3 Things to Consider in Implementing Core Vocabulary
- The power of core vocabulary is only realized when AAC is being utilized throughout the day. A key benefit of having core words on an AAC system is that they apply to any situation, in any location, with any communication partners. But unless we’re actually teaching and using the AAC under those conditions, we haven’t really tapped into the power that they offer. It would be like upgrading to a powerful ‘gamer’ laptop, then just using it to check email. Core vocabulary is a powerful concept, but it only becomes a powerful tool when it gets used throughout the day by anyone who speaks to the learner. It may take some time to get there, but it’s critical that we keep striving for this. Otherwise, we’re checking email on a super-charged computer.

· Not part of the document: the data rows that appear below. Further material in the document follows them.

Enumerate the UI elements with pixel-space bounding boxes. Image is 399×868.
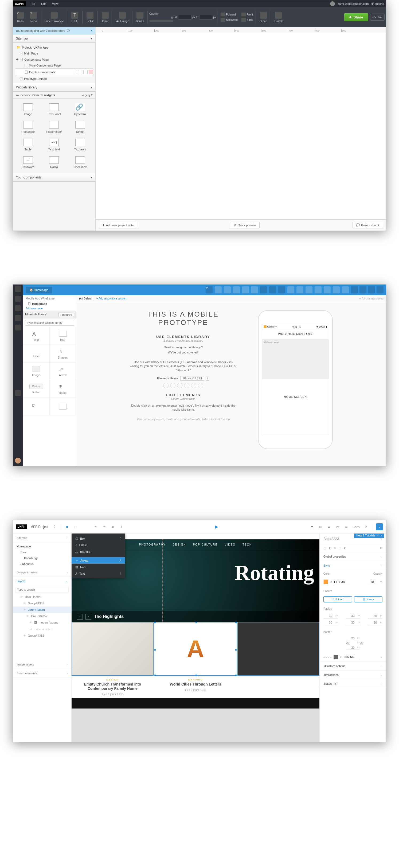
widget-radio[interactable]: ◉Radio [50,380,76,398]
radius-input[interactable]: 30 [346,620,360,625]
elements-library-select[interactable]: Elements library:Featured [23,311,76,318]
page-delete-components[interactable]: Delete Components [15,68,93,76]
layer-row[interactable]: 👁Main Header [13,594,71,600]
widget-arrow[interactable]: ↗Arrow [50,363,76,380]
bold-button[interactable]: B [72,20,73,23]
visibility-icon[interactable]: 👁 [29,621,33,624]
widget-text-field[interactable]: ABC|Text field [42,136,67,153]
layer-row-hidden[interactable]: ⊘xxxxxxxxxxxx [13,626,71,632]
layer-row[interactable]: 👁🖼 megan-fox.png [13,619,71,626]
project-name[interactable]: MPP Project [30,525,48,529]
toolbar-icon[interactable]: ▤ [344,524,348,529]
layer-row[interactable]: 👁Group#4352 [13,600,71,607]
rail-pages-icon[interactable] [15,296,21,302]
radius-input[interactable]: 30 [346,613,360,618]
bring-front-button[interactable]: Front [240,12,254,17]
toolbar-icon[interactable]: ⊞ [327,524,331,529]
share-button[interactable]: ✈Share [344,13,368,21]
height-input[interactable] [199,15,212,20]
menu-edit[interactable]: Edit [38,1,49,7]
visibility-icon[interactable]: 👁 [20,595,23,598]
duplicate-button[interactable] [83,70,88,74]
states-header[interactable]: States3› [320,679,386,688]
shape-text[interactable]: ATextT [72,570,125,577]
tab-icon[interactable]: ▢ [324,546,326,550]
tool-icon[interactable] [305,286,312,293]
width-input[interactable] [179,15,192,20]
widget-image[interactable]: Image [15,101,41,118]
breadcrumb[interactable]: 🏠 Homepage [26,287,52,293]
page-components[interactable]: ⊕Components Page [15,56,93,63]
color-hex-input[interactable] [334,580,350,584]
widget-checkbox[interactable]: ☑ [23,398,50,415]
tool-icon[interactable] [215,286,222,293]
more-widgets-link[interactable]: więcej▾ [82,93,93,97]
tool-icon[interactable] [287,286,294,293]
stage[interactable]: THIS IS A MOBILE PROTOTYPE USE ELEMENTS … [76,302,386,466]
page-main[interactable]: Main Page [15,51,93,56]
components-header[interactable]: Your Components▾ [13,174,95,182]
opacity-control[interactable]: Opacity% [149,12,173,22]
tool-icon[interactable] [324,286,331,293]
tool-icon[interactable] [278,286,285,293]
widget-box[interactable]: Box [50,327,76,345]
radius-input[interactable]: 30 [368,620,383,625]
prev-button[interactable]: ‹ [77,614,83,620]
share-button[interactable] [360,286,366,293]
toolbar-icon[interactable]: ◫ [318,524,323,529]
bring-forward-button[interactable]: Forward [220,12,239,17]
radius-input[interactable]: 30 [324,613,338,618]
paper-prototype-button[interactable]: Paper Prototype [43,11,65,24]
quick-preview-button[interactable]: 👁Quick preview [230,222,260,228]
sitemap-item[interactable]: Tour [13,549,71,555]
custom-options-header[interactable]: ⫞ Custom options› [320,662,386,671]
redo-icon[interactable]: ↷ [102,524,107,529]
user-email[interactable]: kamil.zieba@uxpin.com [338,2,369,5]
undo-button[interactable]: ↶Undo [14,11,26,24]
menu-view[interactable]: View [49,1,61,7]
widget-more[interactable] [50,398,76,415]
layer-row[interactable]: 👁Group#4352 [13,632,71,639]
info-icon[interactable]: ⓘ [67,29,70,33]
image-assets-header[interactable]: Image assets› [13,660,71,669]
border-bottom-input[interactable]: 20 [346,646,360,649]
close-icon[interactable]: ✕ [377,534,379,537]
tool-icon[interactable] [233,286,240,293]
fullscreen-button[interactable] [376,286,384,293]
underline-button[interactable]: U [76,20,78,23]
shape-circle[interactable]: ○Circle [72,542,125,548]
delete-page-button[interactable] [89,70,93,74]
layer-row-active[interactable]: 👁Lorem ipsum [13,607,71,613]
export-html-button[interactable]: </> Html [370,14,385,21]
tool-icon[interactable] [296,286,303,293]
user-avatar[interactable] [330,1,335,6]
layer-row[interactable]: 👁Group#4352 [13,613,71,619]
search-widgets-input[interactable] [25,320,74,326]
tool-icon[interactable] [342,286,349,293]
tool-icon[interactable] [242,286,249,293]
close-banner-button[interactable]: ✕ [90,29,93,32]
widget-table[interactable]: Table [15,136,41,153]
preview-button[interactable] [351,286,358,293]
nav-link[interactable]: VIDEO [225,543,236,546]
widget-text[interactable]: AText [23,327,50,345]
radius-input[interactable]: 30 [368,613,383,618]
add-responsive-link[interactable]: + Add responsive version [96,297,126,300]
border-right-input[interactable]: 20 [360,641,364,645]
rail-search-icon[interactable] [15,315,21,321]
nav-link[interactable]: PHOTOGRAPHY [139,543,166,546]
send-backward-button[interactable]: Backward [220,18,239,22]
rail-chat-icon[interactable] [15,324,21,331]
toolbar-icon[interactable]: ⬒ [309,524,314,529]
nav-link[interactable]: DESIGN [172,543,186,546]
widget-text-area[interactable]: Text area [68,136,93,153]
widget-image[interactable]: Image [23,363,50,380]
visibility-icon[interactable]: 👁 [23,634,26,637]
visibility-icon[interactable]: 👁 [26,615,29,618]
interactions-header[interactable]: Interactions› [320,671,386,679]
tool-icon[interactable] [314,286,322,293]
upload-button[interactable]: ⇪ Upload [324,596,352,602]
card-selected[interactable]: A GRAPHIC World Cities Through Letters I… [155,622,237,698]
unlock-button[interactable]: Unlock [273,11,285,24]
tab-icon[interactable]: ◐ [344,546,346,550]
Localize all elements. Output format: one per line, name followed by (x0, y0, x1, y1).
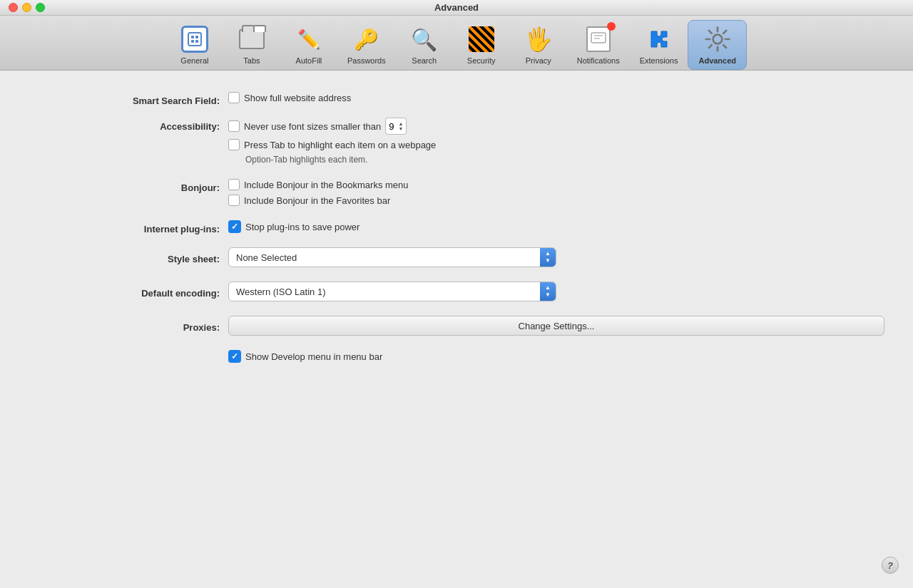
security-icon (469, 26, 494, 52)
encoding-controls: Western (ISO Latin 1) ▲ ▼ (228, 282, 884, 316)
extensions-icon (646, 26, 673, 53)
extensions-icon-wrap (643, 24, 675, 55)
privacy-icon-wrap: 🖐 (523, 24, 554, 55)
tab-security[interactable]: Security (453, 21, 510, 69)
title-bar: Advanced (0, 0, 913, 16)
svg-rect-0 (188, 33, 201, 46)
font-size-value: 9 (389, 121, 394, 132)
svg-rect-1 (191, 36, 194, 38)
tab-tabs[interactable]: Tabs (223, 21, 280, 69)
bonjour-controls: Include Bonjour in the Bookmarks menu In… (228, 179, 884, 220)
tab-passwords-label: Passwords (347, 56, 386, 65)
content-area: Smart Search Field: Show full website ad… (0, 71, 913, 588)
stylesheet-dropdown-arrows: ▲ ▼ (540, 248, 556, 267)
svg-line-13 (709, 31, 712, 33)
autofill-icon: ✏️ (297, 29, 320, 51)
search-icon-wrap: 🔍 (409, 24, 440, 55)
plugins-label: Internet plug-ins: (29, 220, 228, 247)
traffic-lights (9, 3, 45, 12)
tab-privacy-label: Privacy (526, 56, 551, 65)
tab-security-label: Security (467, 56, 496, 65)
font-size-select[interactable]: 9 ▲ ▼ (385, 118, 407, 135)
autofill-icon-wrap: ✏️ (293, 24, 325, 55)
general-icon-wrap (179, 24, 210, 55)
stop-plugins-row: Stop plug-ins to save power (228, 220, 884, 233)
svg-line-15 (723, 31, 726, 33)
tab-highlight-checkbox[interactable] (228, 139, 240, 150)
security-icon-wrap (466, 24, 497, 55)
develop-menu-checkbox[interactable] (228, 350, 241, 363)
stop-plugins-checkbox[interactable] (228, 220, 241, 233)
smart-search-controls: Show full website address (228, 92, 884, 118)
general-icon (181, 26, 208, 53)
svg-rect-3 (191, 40, 194, 43)
tab-search-label: Search (412, 56, 437, 65)
plugins-controls: Stop plug-ins to save power (228, 220, 884, 247)
tab-highlight-row: Press Tab to highlight each item on a we… (228, 139, 884, 150)
show-full-address-checkbox[interactable] (228, 92, 240, 103)
svg-rect-2 (195, 36, 198, 38)
min-font-size-row: Never use font sizes smaller than 9 ▲ ▼ (228, 118, 884, 135)
encoding-dropdown[interactable]: Western (ISO Latin 1) ▲ ▼ (228, 282, 556, 301)
tab-autofill[interactable]: ✏️ AutoFill (280, 21, 337, 69)
maximize-button[interactable] (36, 3, 45, 12)
min-font-size-label: Never use font sizes smaller than (244, 121, 381, 132)
notifications-icon-wrap (583, 24, 614, 55)
develop-menu-label: Show Develop menu in menu bar (245, 351, 382, 362)
tab-extensions[interactable]: Extensions (630, 21, 688, 69)
develop-label-spacer (29, 350, 228, 377)
stop-plugins-label: Stop plug-ins to save power (245, 222, 359, 232)
tab-advanced[interactable]: Advanced (688, 20, 747, 70)
bonjour-favorites-row: Include Bonjour in the Favorites bar (228, 195, 884, 206)
bonjour-favorites-checkbox[interactable] (228, 195, 240, 206)
tab-highlight-label: Press Tab to highlight each item on a we… (244, 140, 436, 150)
accessibility-controls: Never use font sizes smaller than 9 ▲ ▼ … (228, 118, 884, 179)
bonjour-bookmarks-label: Include Bonjour in the Bookmarks menu (244, 180, 409, 190)
tab-extensions-label: Extensions (640, 56, 678, 65)
search-icon: 🔍 (411, 27, 437, 52)
stylesheet-dropdown[interactable]: None Selected ▲ ▼ (228, 247, 556, 267)
accessibility-label: Accessibility: (29, 118, 228, 179)
tab-general[interactable]: General (166, 21, 223, 69)
close-button[interactable] (9, 3, 18, 12)
tab-autofill-label: AutoFill (296, 56, 322, 65)
proxies-controls: Change Settings... (228, 316, 884, 350)
bonjour-bookmarks-row: Include Bonjour in the Bookmarks menu (228, 179, 884, 190)
passwords-icon-wrap: 🔑 (351, 24, 382, 55)
privacy-icon: 🖐 (524, 26, 553, 53)
svg-point-8 (713, 35, 722, 44)
bonjour-favorites-label: Include Bonjour in the Favorites bar (244, 195, 390, 206)
min-font-size-checkbox[interactable] (228, 120, 240, 132)
encoding-dropdown-arrows: ▲ ▼ (540, 282, 556, 301)
tab-general-label: General (180, 56, 208, 65)
svg-line-14 (723, 45, 726, 48)
stylesheet-controls: None Selected ▲ ▼ (228, 247, 884, 282)
tab-privacy[interactable]: 🖐 Privacy (510, 21, 567, 69)
tabs-icon (239, 29, 265, 49)
font-size-arrows: ▲ ▼ (398, 121, 403, 131)
tab-tabs-label: Tabs (243, 56, 260, 65)
minimize-button[interactable] (22, 3, 31, 12)
accessibility-subtext: Option-Tab highlights each item. (245, 155, 884, 165)
encoding-label: Default encoding: (29, 282, 228, 316)
svg-rect-5 (591, 33, 606, 43)
develop-controls: Show Develop menu in menu bar (228, 350, 884, 377)
notification-badge (607, 22, 616, 31)
show-full-address-label: Show full website address (244, 93, 351, 103)
encoding-value: Western (ISO Latin 1) (236, 287, 540, 297)
bonjour-label: Bonjour: (29, 179, 228, 220)
tab-notifications[interactable]: Notifications (567, 21, 630, 69)
stylesheet-label: Style sheet: (29, 247, 228, 282)
settings-grid: Smart Search Field: Show full website ad… (29, 92, 884, 377)
help-button[interactable]: ? (882, 557, 899, 574)
passwords-icon: 🔑 (354, 28, 379, 51)
tab-advanced-label: Advanced (698, 56, 736, 65)
change-settings-button[interactable]: Change Settings... (228, 316, 884, 336)
tab-passwords[interactable]: 🔑 Passwords (337, 21, 396, 69)
notifications-icon (586, 26, 611, 52)
svg-line-16 (709, 45, 712, 48)
advanced-icon (703, 25, 732, 53)
tab-search[interactable]: 🔍 Search (396, 21, 453, 69)
bonjour-bookmarks-checkbox[interactable] (228, 179, 240, 190)
tabs-icon-wrap (236, 24, 267, 55)
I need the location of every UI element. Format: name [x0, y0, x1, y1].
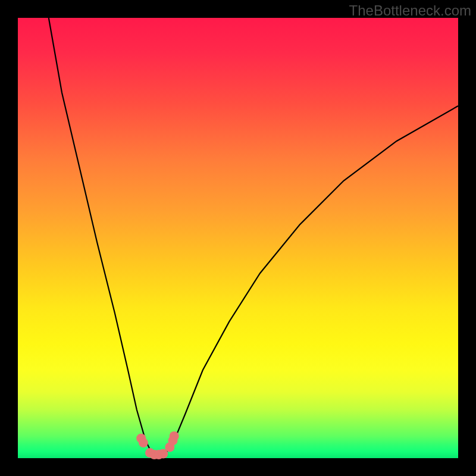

- While powerful, core words can’t do everything. AAC learners also need words that reflect their own lives and interests, such as characters from their favorite TV shows or names of beloved toys. We all use highly specific words to get our points across (e.g., “Venti decaf, please.” “Let’s watch Game of Thrones.” “Elaine is in the hospital.”). These words aren’t used as often as core words, but that doesn’t make them less important. A fully functional AAC system also has prestored messages and specific vocabulary.
- They have to be modeled frequently, using the AAC tools that the communicator is learning. Core words tend to be abstract, at least compared to object nouns, and that makes them more challenging to learn. AAC learners aren’t going to look at a graphic symbol for it and immediately know the meaning. That means we have to use good intervention strategies to teach these words. The foundation for that instruction is putting the learner in an environment where these words are being used and modeled with AAC.